On the following day, November 10, 1898, word from the CCC was delayed. The enraged Democrats and their supporters gathered a group of up to 2,000 armed white men and marched on the Wilmington Record printing offices, broke in and set the building ablaze.
From there they moved on to overthrow the municipal government (a coup d’état) and within a few days the terrorists had banished prominent African Americans (including Alex Manly) and Republican whites from the city. Based on Umfleet’s extensive research, “No official count of dead can be ascertained due to a lack of records – at least 14 and perhaps as many as 60 men were murdered.”
Members of the Wilmington Light Infantry. Photo Credit: North Carolina State Archives.
With the Democrats return to power in 1898, the state legislature quickly drew up legislation to overturn the Fusionist’s policies and institute their won which would effectively disfranchise African American voters for decades to come. The effects of the election were long-lasting. Following the end of Governor Daniel Russell’s term in 1900, Graham writes that “North Carolina would not elect another Republican governor until 1972. George White, an African American who was elected to Congress from a predominantly African American district in 1898 was the last African American elected to that body until 1928. North Carolina would not send another African American to Washington until 1992.”
In a recent BBC news article entitled Wilmington 1989: When white supremacists overthrew a US Government, Toby Luckhurst writes that “within two years, white supremacists in North Carolina imposed new segregation laws and effectively stripped black people of the vote through a combination of literacy tests and poll taxes. The number of registered African American voters reportedly dropped from 125,000 in 1896 to about 6,000 in 1902.”
Even more telling is that the Wilmington Massacre of 1898 has never been formally investigated by the State of North Carolina, despite enormous amounts of research and the writings of numerous authors. In essence, these tragic events were never fully acknowledged, nor were the perpetrators of the violence ever held to account for their heinous acts of violence. Such denial and implicit consent by political leaders (including US President McKinley) set the stage for further race riots and massacres of blacks by white mobs in Atlanta, Georgia in 1906, Tulsa, Oklahoma in 1921 and Rosewood, Florida in 1923.
To read a letter written by an African American woman in Wilmington asking for help from President McKinley click here.

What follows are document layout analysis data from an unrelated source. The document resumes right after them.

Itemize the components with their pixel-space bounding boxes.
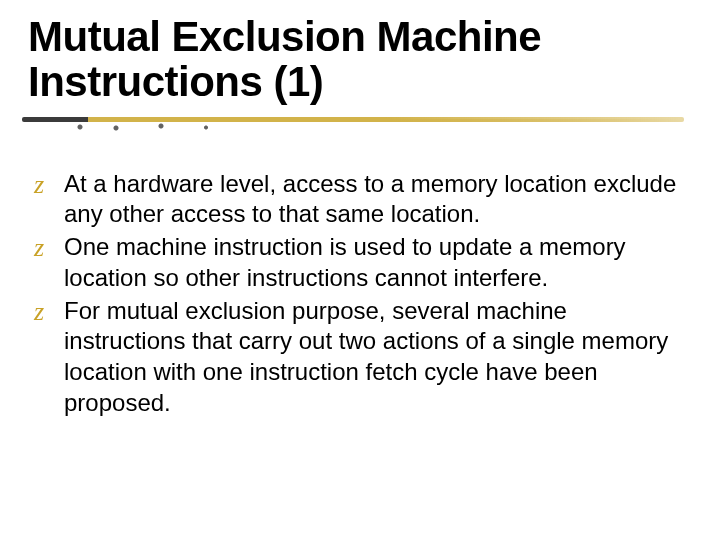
list-item: z For mutual exclusion purpose, several …	[34, 296, 692, 419]
title-underline	[22, 113, 684, 135]
slide-body: z At a hardware level, access to a memor…	[28, 169, 692, 419]
bullet-text: One machine instruction is used to updat…	[64, 232, 692, 293]
bullet-text: For mutual exclusion purpose, several ma…	[64, 296, 692, 419]
list-item: z One machine instruction is used to upd…	[34, 232, 692, 293]
bullet-icon: z	[34, 296, 64, 328]
bullet-icon: z	[34, 169, 64, 201]
bullet-text: At a hardware level, access to a memory …	[64, 169, 692, 230]
slide: Mutual Exclusion Machine Instructions (1…	[0, 0, 720, 540]
bullet-icon: z	[34, 232, 64, 264]
slide-title: Mutual Exclusion Machine Instructions (1…	[28, 14, 692, 105]
list-item: z At a hardware level, access to a memor…	[34, 169, 692, 230]
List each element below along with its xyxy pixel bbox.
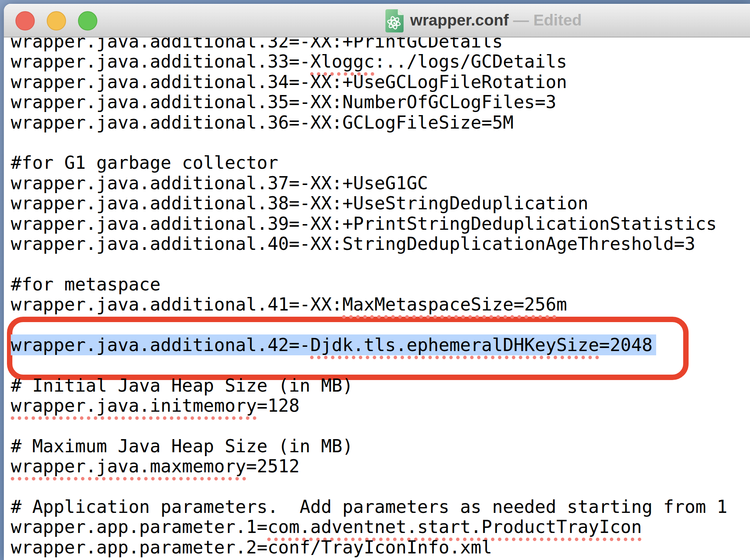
code-text: wrapper.java.additional.36=-XX:GCLogFile… xyxy=(11,112,514,133)
editor-line[interactable]: wrapper.app.parameter.2=conf/TrayIconInf… xyxy=(11,537,750,557)
title-bar[interactable]: wrapper.conf — Edited xyxy=(4,4,750,37)
editor-line[interactable]: wrapper.java.additional.36=-XX:GCLogFile… xyxy=(11,112,750,132)
editor-line[interactable]: wrapper.java.additional.37=-XX:+UseG1GC xyxy=(11,173,750,193)
code-text: m xyxy=(556,294,567,315)
selection-highlight: wrapper.java.additional.42=-Djdk.tls.eph… xyxy=(11,334,656,355)
editor-line[interactable]: #for metaspace xyxy=(11,274,750,294)
code-text: wrapper.java.additional.34=-XX:+UseGCLog… xyxy=(11,71,567,92)
editor-line[interactable] xyxy=(11,477,750,497)
editor-line[interactable]: #for G1 garbage collector xyxy=(11,153,750,173)
code-text: =2048 xyxy=(599,334,652,355)
code-text: wrapper.app.parameter.1= xyxy=(11,516,268,537)
code-text: wrapper.java.additional.42=- xyxy=(11,334,310,355)
editor-line[interactable]: wrapper.java.additional.35=-XX:NumberOfG… xyxy=(11,92,750,112)
editor-line[interactable]: wrapper.app.parameter.1=com.adventnet.st… xyxy=(11,517,750,537)
window-title-group: wrapper.conf — Edited xyxy=(384,4,582,37)
spellcheck-underlined-text: MaxMetaspaceSize=256 xyxy=(343,294,557,315)
editor-line[interactable]: wrapper.java.additional.40=-XX:StringDed… xyxy=(11,234,750,254)
editor-line[interactable]: # Initial Java Heap Size (in MB) xyxy=(11,375,750,395)
editor-line[interactable] xyxy=(11,254,750,274)
code-text: # Initial Java Heap Size (in MB) xyxy=(11,375,353,396)
close-button[interactable] xyxy=(15,11,35,31)
code-text: wrapper.java.additional.40=-XX:StringDed… xyxy=(11,233,695,254)
editor-line[interactable]: wrapper.java.additional.38=-XX:+UseStrin… xyxy=(11,193,750,213)
editor-line[interactable] xyxy=(11,132,750,153)
editor-line[interactable]: # Maximum Java Heap Size (in MB) xyxy=(11,436,750,456)
editor-line[interactable] xyxy=(11,355,750,375)
code-text: # Application parameters. Add parameters… xyxy=(11,496,728,517)
spellcheck-underlined-text: Xloggc xyxy=(310,51,374,72)
editor-line[interactable]: wrapper.java.maxmemory=2512 xyxy=(11,456,750,476)
code-text: wrapper.java.additional.41=-XX: xyxy=(11,294,343,315)
spellcheck-underlined-text: Djdk.tls.ephemeralDHKeySize xyxy=(310,334,599,355)
code-text: =2512 xyxy=(246,456,299,477)
window-title-status: — Edited xyxy=(509,11,582,29)
code-text: wrapper.java.additional.35=-XX:NumberOfG… xyxy=(11,92,556,112)
code-text: #for G1 garbage collector xyxy=(11,152,278,173)
text-editor-window: wrapper.conf — Edited wrapper.java.addit… xyxy=(4,4,750,560)
editor-line[interactable] xyxy=(11,314,750,334)
code-text: #for metaspace xyxy=(11,274,161,295)
editor-line[interactable]: wrapper.java.additional.33=-Xloggc:../lo… xyxy=(11,51,750,71)
editor-line[interactable]: wrapper.java.additional.32=-XX:+PrintGCD… xyxy=(11,37,750,51)
minimize-button[interactable] xyxy=(47,11,66,31)
code-text: :../logs/GCDetails xyxy=(375,51,567,72)
code-text: wrapper.java.additional.39=-XX:+PrintStr… xyxy=(11,213,717,234)
editor-line[interactable]: wrapper.java.additional.41=-XX:MaxMetasp… xyxy=(11,294,750,314)
spellcheck-underlined-text: wrapper.java.maxmemory xyxy=(11,456,246,477)
code-text: =128 xyxy=(257,395,300,416)
editor-line[interactable]: wrapper.java.initmemory=128 xyxy=(11,395,750,416)
editor-line[interactable]: wrapper.java.additional.34=-XX:+UseGCLog… xyxy=(11,72,750,92)
zoom-button[interactable] xyxy=(78,11,97,31)
spellcheck-underlined-text: wrapper.java.initmemory xyxy=(11,395,257,416)
editor-content[interactable]: wrapper.java.additional.32=-XX:+PrintGCD… xyxy=(11,37,750,557)
spellcheck-underlined-text: com.adventnet.start.ProductTrayIcon xyxy=(268,516,642,537)
editor-line[interactable]: # Application parameters. Add parameters… xyxy=(11,497,750,517)
editor-line[interactable] xyxy=(11,416,750,436)
editor-viewport[interactable]: wrapper.java.additional.32=-XX:+PrintGCD… xyxy=(4,37,750,560)
code-text: wrapper.java.additional.38=-XX:+UseStrin… xyxy=(11,193,589,214)
code-text: wrapper.app.parameter.2=conf/TrayIconInf… xyxy=(11,537,492,558)
window-title-filename: wrapper.conf xyxy=(410,11,509,29)
code-text: wrapper.java.additional.37=-XX:+UseG1GC xyxy=(11,173,428,193)
document-atom-icon xyxy=(384,8,405,33)
code-text: # Maximum Java Heap Size (in MB) xyxy=(11,436,353,456)
code-text: wrapper.java.additional.32=-XX:+PrintGCD… xyxy=(11,37,503,52)
editor-line-selected[interactable]: wrapper.java.additional.42=-Djdk.tls.eph… xyxy=(11,335,750,355)
window-title: wrapper.conf — Edited xyxy=(410,11,582,29)
editor-line[interactable]: wrapper.java.additional.39=-XX:+PrintStr… xyxy=(11,214,750,234)
code-text: wrapper.java.additional.33=- xyxy=(11,51,310,72)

A documentary film Wilmington On Fire and directed by Christopher Everett is available on several streaming platforms. You can watch a trailer for the film here.
Everett notes that the 1898 Wilmington race riots and massacre “is considered one of the only successful examples of a coup d’état in the United States that left countless numbers of African-American citizens dead and exiled from the city. This event was the spring board for the white supremacy movement and Jim Crow segregation throughout the state of North Carolina and the American South.”
Relevance for Contemporary Activists
After enduring four years of a racist, fear mongering and deliberately divisive administration, concerned citizens of the USA are ready to turn the page on history. I fully understand that trying to bring together the disparate viewpoints in such a partisan atmosphere will be extremely difficult. But I believe the first step toward any sort of healing and reconciliation is to acknowledge the collective damage white supremacy has wrought on minority populations and American culture for centuries.
And along with any new beginning, we must remain vigilant and never forget that the ideals inherent in democracy can be quickly wiped away. It will take an enormous amount of self-reflection and equal measures of hard work to continue on the path to truly creating a ‘more perfect union.’